Styles has worn custom Harris Reed looks for many of his performances and promotional appearances. In fact, his wardrobe of Gucci and Harris Reed sealed his own spot as a breakout fashion star, with the help of stylist Harry Lambert, who first discovered Reed on Instagram. This was all happening while Reed was in school, mind you. A time of life when most students are just trying to figure it all out.
‘I remember Harry [Lambert] telling me, “I think you’re ready for this client I have.” He sent me a photo of Jimi Hendrix, Mick Jagger and David Bowie as a reference and said, “Go do what you want to do.”’ So, Reed put together a book in preparation for a meeting that they were surprised to discover was with Styles. A creative relationship was born, culminating in the custom-made caged ballgown skirt with fitted double breasted suit modelled by Styles for Vogue. The look took Harris and their team just under six days to create - at the request of Anna Wintour herself, no less.
For now, Reed is standing in their flat in their underwear, reflecting on school. ‘Being in isolation, I’ve been doing a lot of looking back and thinking, like, oh my God I’ve been at CSM for the last five years and I’ve been getting four hours of sleep a night for the past two,’ they laugh.

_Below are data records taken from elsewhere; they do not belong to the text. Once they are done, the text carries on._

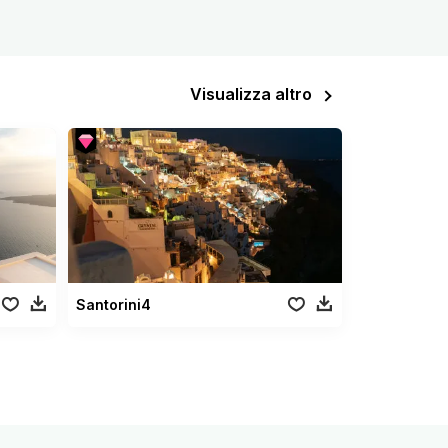
Visualizza altro
Santorini4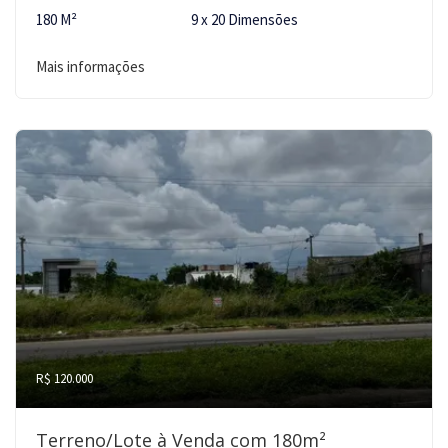
180 M²
9 x 20 Dimensões
Mais informações
R$ 120.000
Terreno/Lote à Venda com 180m²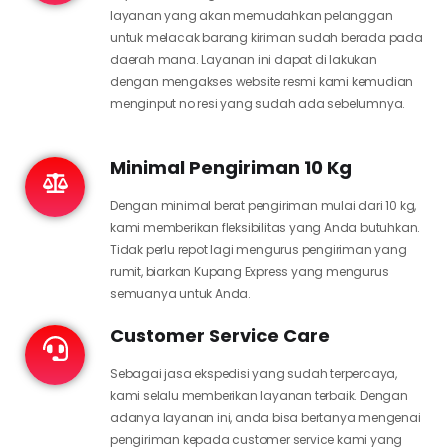
layanan yang akan memudahkan pelanggan
untuk melacak barang kiriman sudah berada pada
daerah mana. Layanan ini dapat di lakukan
dengan mengakses website resmi kami kemudian
menginput no resi yang sudah ada sebelumnya.
Minimal Pengiriman 10 Kg
Dengan minimal berat pengiriman mulai dari 10 kg,
kami memberikan fleksibilitas yang Anda butuhkan.
Tidak perlu repot lagi mengurus pengiriman yang
rumit, biarkan Kupang Express yang mengurus
semuanya untuk Anda.
Customer Service Care
Sebagai jasa ekspedisi yang sudah terpercaya,
kami selalu memberikan layanan terbaik. Dengan
adanya layanan ini, anda bisa bertanya mengenai
pengiriman kepada customer service kami yang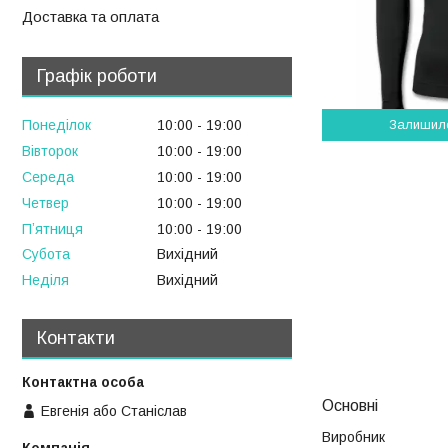
Доставка та оплата
Графік роботи
Залишил
Понеділок
10:00
19:00
Вівторок
10:00
19:00
Середа
10:00
19:00
Четвер
10:00
19:00
Пʼятниця
10:00
19:00
Субота
Вихідний
Неділя
Вихідний
Контакти
Основні
Евгенія або Станіслав
Виробник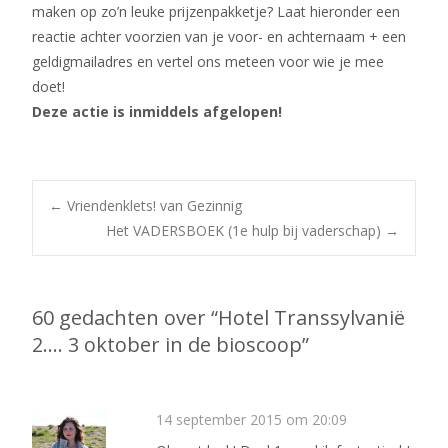
maken op zo’n leuke prijzenpakketje? Laat hieronder een
reactie achter voorzien van je voor- en achternaam + een
geldigmailadres en vertel ons meteen voor wie je mee
doet!
Deze actie is inmiddels afgelopen!
Bericht
←
Vriendenklets! van Gezinnig
Het VADERSBOEK (1e hulp bij vaderschap)
→
navigatie
60 gedachten over “
Hotel Transsylvanië
2…. 3 oktober in de bioscoop
”
14 september 2015 om 20:09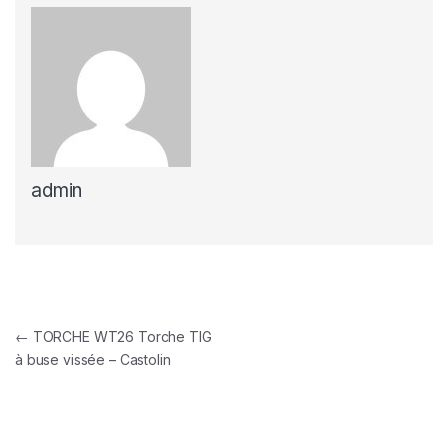
admin
Navigation de l’article
←
TORCHE WT26 Torche TIG
à buse vissée – Castolin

Reed is no ordinary graduate. Last year, you might have seen their work in a blaze of posts that set Instagram alight; super-influencers including Kaia Gerber, Jodie Turner Smith, Kiernan Shipka and playwright Jeremy O Harris, posting selfies of themselves wearing Reed’s signature white hat via a cleverly-engineered filter. The hat, after all, is the piece that made them famous. ‘My hats have been on more private jets than I have,’ Reed laughs.

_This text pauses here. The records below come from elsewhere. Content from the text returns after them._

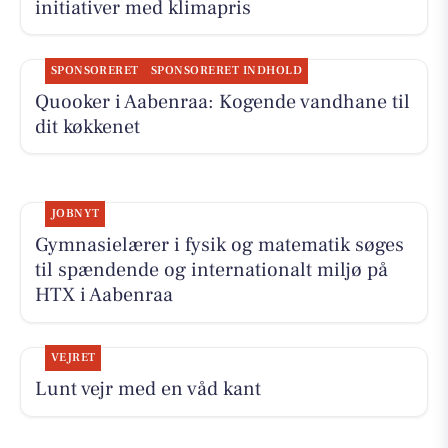
initiativer med klimapris
SPONSORERET
SPONSORERET INDHOLD
Quooker i Aabenraa: Kogende vandhane til
dit køkkenet
JOBNYT
Gymnasielærer i fysik og matematik søges
til spændende og internationalt miljø på
HTX i Aabenraa
VEJRET
Lunt vejr med en våd kant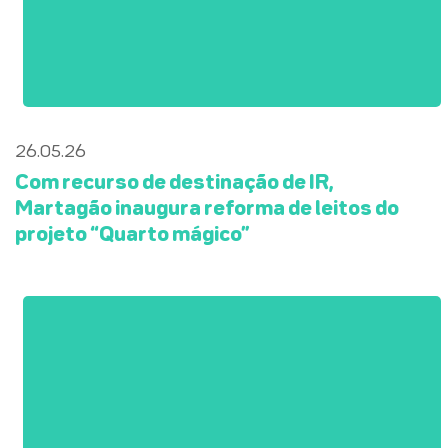
26.05.26
Com recurso de destinação de IR,
Martagão inaugura reforma de leitos do
projeto “Quarto mágico”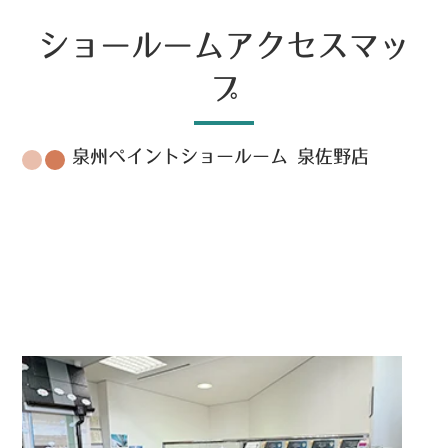
ショールームアクセスマッ
プ
泉州ペイントショールーム 泉佐野店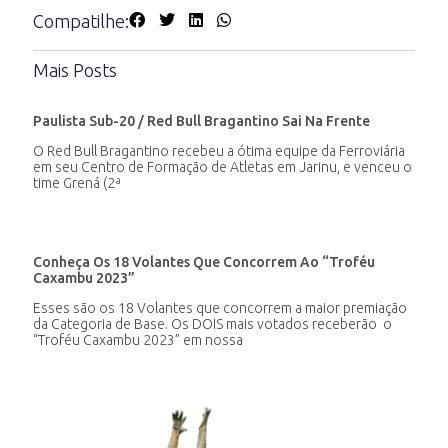
Compatilhe:
Mais Posts
Paulista Sub-20 / Red Bull Bragantino Sai Na Frente
O Red Bull Bragantino recebeu a ótima equipe da Ferroviária
em seu Centro de Formação de Atletas em Jarinu, e venceu o
time Grená (2ª
Conheça Os 18 Volantes Que Concorrem Ao “Troféu
Caxambu 2023”
Esses são os 18 Volantes que concorrem a maior premiação
da Categoria de Base. Os DOIS mais votados receberão o
“Troféu Caxambu 2023” em nossa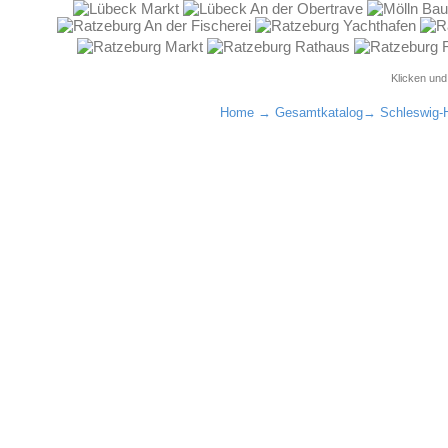
Klicken un
Home
→
Gesamtkatalog
→
Schleswig-H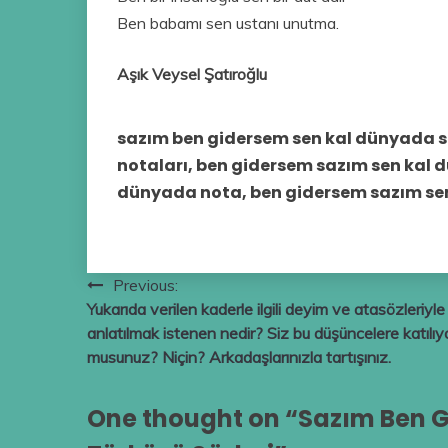
Ben babamı sen ustanı unutma.
Aşık Veysel Şatıroğlu
sazım ben gidersem sen kal dünyada s
notaları, ben gidersem sazım sen kal 
dünyada nota, ben gidersem sazım se
Yazı
Previous:
Yukarıda verilen kaderle ilgili deyim ve atasözleriyle
gezinmesi
anlatılmak istenen nedir? Siz bu düşünce­lere katılıy
musunuz? Niçin? Arkadaşlarınızla tartışınız.
One thought on “
Sazım Ben 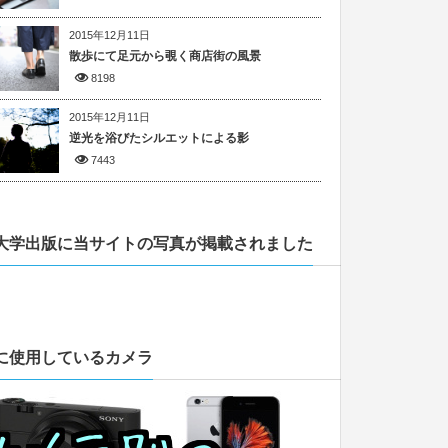
2015年12月11日
散歩にて足元から覗く商店街の風景
8198
2015年12月11日
逆光を浴びたシルエットによる影
7443
大学出版に当サイトの写真が掲載されました
に使用しているカメラ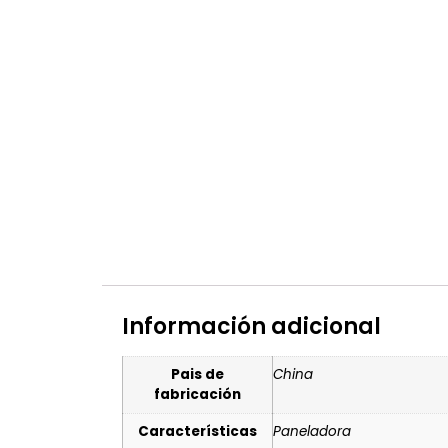
Información adicional
Pais de
China
fabricación
Características
Paneladora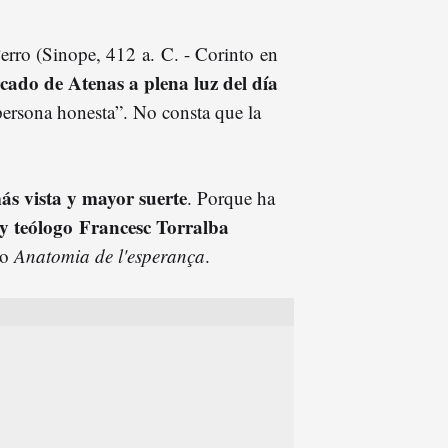
Perro (Sinope, 412 a. C. - Corinto en
ado de Atenas a plena luz del día
persona honesta”. No consta que la
ás vista y mayor suerte
. Porque ha
fo y teólogo Francesc Torralba
do
Anatomia de l'esperança
.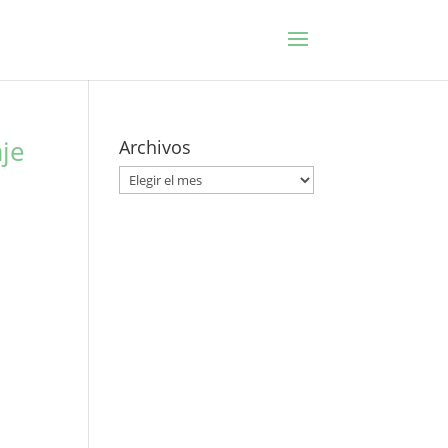
je
Archivos
Archivos
e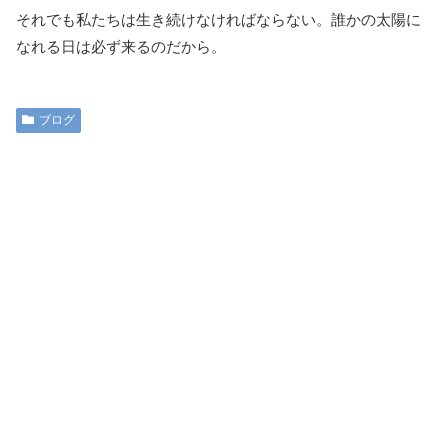
それでも私たちは生き続けなければならない。誰かの太陽に
なれる日は必ず来るのだから。
ブログ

The highly photogenic signature topped off Reed’s ‘David Bowie meets Stevie Knicks meets the pre-Raphaelites meets Oscar Wilde’ non-binary ready-to-wear. Solange Knowles famously wore a white one.
‘He understood that it wasn’t just about pretty clothes, but clothes with a message. This was at a time when he was beginning to introduce powerful messages of his own, from anti-gun violence to Black Lives Matter. And the relationship developed. I handmade everything,’ Reed explains.

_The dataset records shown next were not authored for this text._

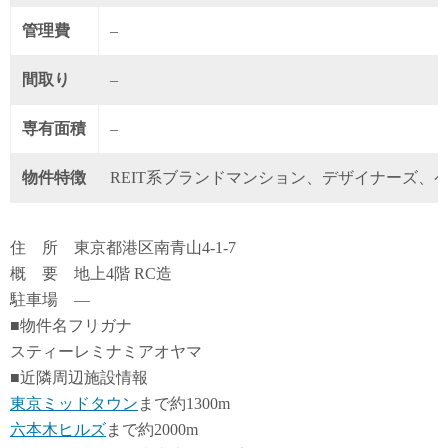
管理費
–
間取り
–
専有面積
–
物件特徴
REIT系ブランドマンション、デザイナーズ、
住 所 東京都港区南青山4-1-7
概 要 地上4階 RC造
駐車場 ―
■物件名フリガナ
スティーレミナミアオヤマ
■近隣周辺施設情報
東京ミッドタウン
まで約1300m
六本木ヒルズ
まで約2000m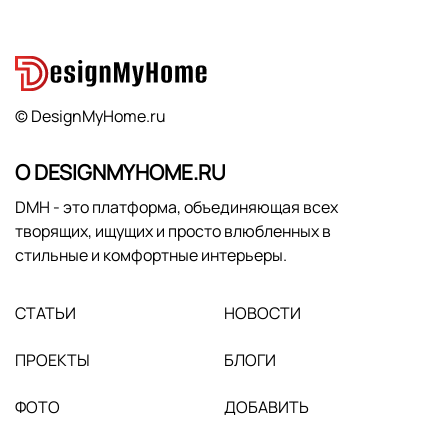
© DesignMyHome.ru
О DESIGNMYHOME.RU
DMH - это платформа, объединяющая всех
творящих, ищущих и просто влюбленных в
стильные и комфортные интерьеры.
СТАТЬИ
НОВОСТИ
ПРОЕКТЫ
БЛОГИ
ФОТО
ДОБАВИТЬ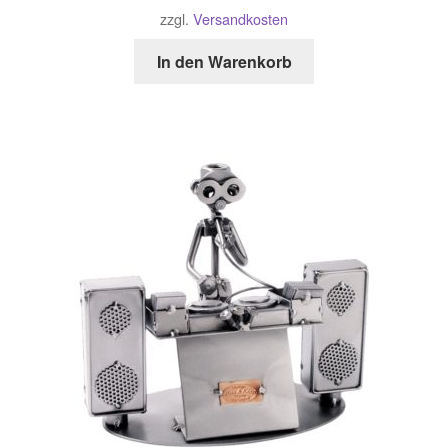
zzgl.
Versandkosten
In den Warenkorb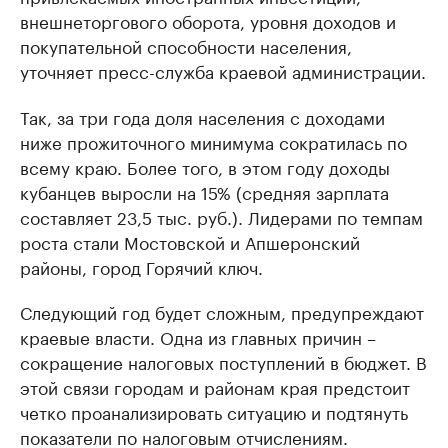
внешнеторгового оборота, уровня доходов и
покупательной способности населения,
уточняет пресс-служба краевой администрации.
Так, за три года доля населения с доходами
ниже прожиточного минимума сократилась по
всему краю. Более того, в этом году доходы
кубанцев выросли на 15% (средняя зарплата
составляет 23,5 тыс. руб.). Лидерами по темпам
роста стали Мостовской и Апшеронский
районы, город Горячий ключ.
Следующий год будет сложным, предупреждают
краевые власти. Одна из главных причин –
сокращение налоговых поступлений в бюджет. В
этой связи городам и районам края предстоит
четко проанализировать ситуацию и подтянуть
показатели по налоговым отчислениям.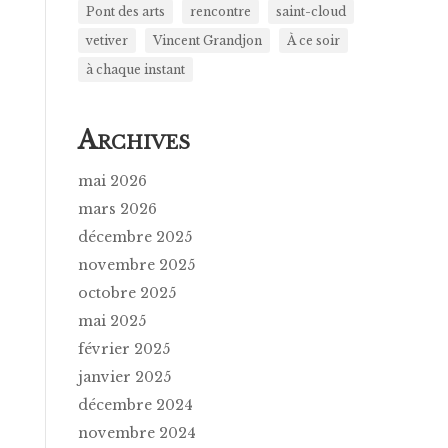
Pont des arts
rencontre
saint-cloud
vetiver
Vincent Grandjon
À ce soir
à chaque instant
A
RCHIVES
mai 2026
mars 2026
décembre 2025
novembre 2025
octobre 2025
mai 2025
février 2025
janvier 2025
décembre 2024
novembre 2024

Things blew up from there, with powerful magazine editors and retailers calling. And Gucci: ‘Alessandro Michele brought me on to walk in the Cruise ’19 show and then I did the perfume campaign.’
Now, having just graduated, Reed is looking ahead to what’s next. A prospect that could be terrifying considering the pandemic and turbulent economy. ‘There was a moment when I realised that I’d spent five years working up to something that won’t happen now because there is no traditional graduate show. I took three days and sobbed and sobbed,’ they say. And then they got to work, using the current social and political climate as a prism through which to explore the past. Aptly calling it Thriving In Our Outrage, they created flamboyant gowns and crinoline cage skirts (like the one worn by Iman), bold graphic trousers and, yes, towering, dramatic hats. All this in quarantine.
‘I thought, “I’m going to do this collection and use this platform that makes people feel included and engaged.” I wanted to do something rebellious and outrageous with theatre sets.’ Friends in the US worked with Reed via Zoom to create the set and music. Lambert styled it all remotely. ‘Everyone was helping, but I was the pair of hands putting it all together. I felt like, if we could pull this off, we will have figured out the new wave of how fashion will look,’ they say.
In the face of Covid-19, Reed managed to create standout clothes and a buzzy show experience all on social media – and with a socially conscious mission. ‘I’ve had so many calls from buyers wanting to stock the clothes. One said, ‘You managed to create beauty in isolation using who and what you had.’